Andrew Sullivan has mined the internet for information coming from Iran in the past few weeks. One thing that becomes clear in reading Sullivan’s site is that – if the assorted tweets, videos, images, blog posts, and messages are in any way representative – something new is in the offing in Iran. Sullivan quotes one young Iranian on his blog on Friday night, after the Supreme Leader has set out his demand that the protests stop, with the promise of violence in his words:
I will participate in the demonstrations tomorrow. Maybe they will turn violent. Maybe I will be one of the people who is going to get killed. I’m listening to all my favorite music. I even want to dance to a few songs. I always wanted to have very narrow eyebrows. Yes, maybe I will go to the salon before I go tomorrow! There are a few great movie scenes that I also have to see. I should drop by the library, too. It’s worth to read the poems of Forough and Shamloo again. All family pictures have to be reviewed, too. I have to call my friends as well to say goodbye. All I have are two bookshelves which I told my family who should receive them. I’m two units away from getting my bachelors degree but who cares about that. My mind is very chaotic. I wrote these random sentences for the next generation so they know we were not just emotional and under peer pressure. So they know that we did everything we could to create a better future for them. So they know that our ancestors surrendered to Arabs and Mongols but did not surrender to despotism. This note is dedicated to tomorrow’s children…
Later on Friday, in the night, a woman videotaped the sounds of shouts from the rooftops of Tehran of “Allahu Akbar” and “Death to the Dictator” as she explained the poetry of the moment:
Then, from Saturday I believe, there is this thrilling video from the Persian BBC:
The theme of the coverage of the Iran in the Times and other papers this morning – and indeed since Saturday – has been: “There is no going back from here.” Mousavi has made it clear he is not compromising on his core terms – and is prepared to martyr himself. On the other side, sources suggest the regime is preparing to label Mousavi a terrorist – as official media sources have hinted he is working with a small terrorist group within Iran.
What has become clear – given these sentiments of Mousavi and his supporters – is that what follows will be either a revolution or a crushed rebellion. The legitimacy of the regime has been questioned – and even if Mousavi is able to maneuver his way into taking power without removing Khamenei or the current power structure, the result is still a revolution. Because, as the system is set up, Iran’s democracy is designed to merely provide an outlet for frustrations – not to create a government with the consent of the people.

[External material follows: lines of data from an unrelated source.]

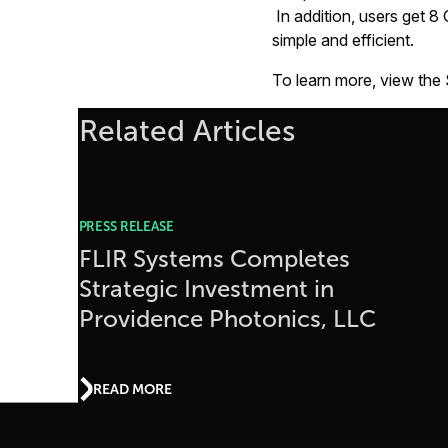
In addition, users get 8
simple and efficient.
To learn more, view the
Related Articles
PRESS RELEASE
FLIR Systems Completes
Strategic Investment in
Providence Photonics, LLC
READ MORE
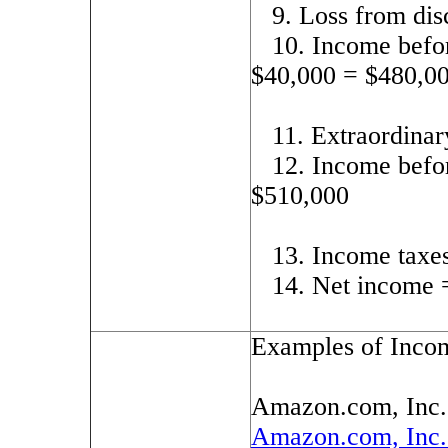
9. Loss from dis
10. Income befor
$40,000 = $480,0
11. Extraordinar
12. Income befo
$510,000
13. Income taxe
14. Net income 
Examples of Inco
Amazon.com, Inc
Amazon.com, Inc.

The candidates are chosen in advance by the ruling class – and alternate candidates are not just shunned, they are excluded. The votes are tabulated in secret – and the results of the election can be invalidated by the Supreme Leader if he deems the result to be improper. What the Iranian people have made clear in the past week is that their consent is required for the state to function. This fundamentally changes the social bargain at the heart of the Islamic republic – and directly challenges the more authoritarian vision of Ahmadinejad and his faction.